*** Begin section ***

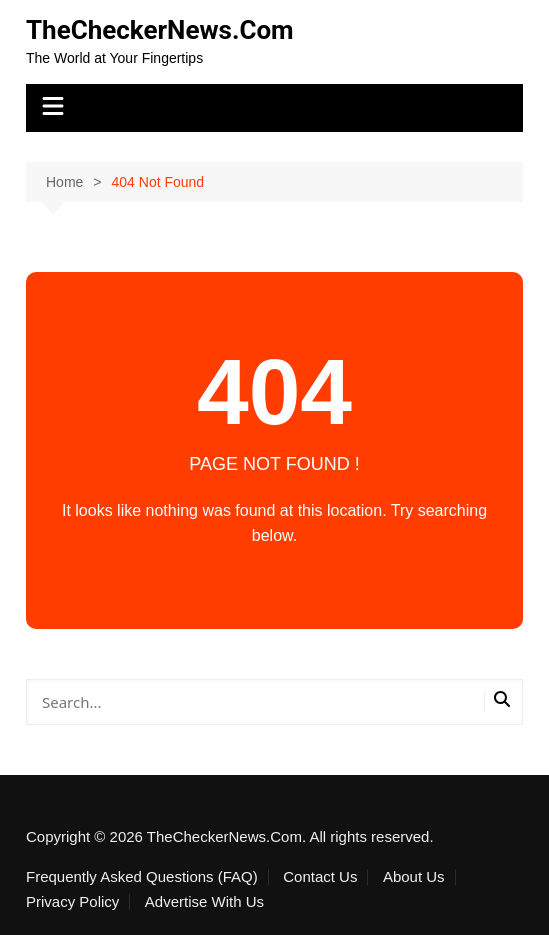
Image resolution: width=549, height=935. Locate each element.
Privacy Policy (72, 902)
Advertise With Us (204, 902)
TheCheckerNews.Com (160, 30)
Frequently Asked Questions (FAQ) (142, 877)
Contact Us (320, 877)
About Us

*** End section ***

Try it: From the first line to the last, return the records exactly and leave the pictures behind.

Solution to this problem:
Image resolution: width=549, height=935. Locate each element.
Privacy Policy (72, 902)
Advertise With Us (204, 902)
TheCheckerNews.Com (160, 30)
Frequently Asked Questions (FAQ) (142, 877)
Contact Us (320, 877)
About Us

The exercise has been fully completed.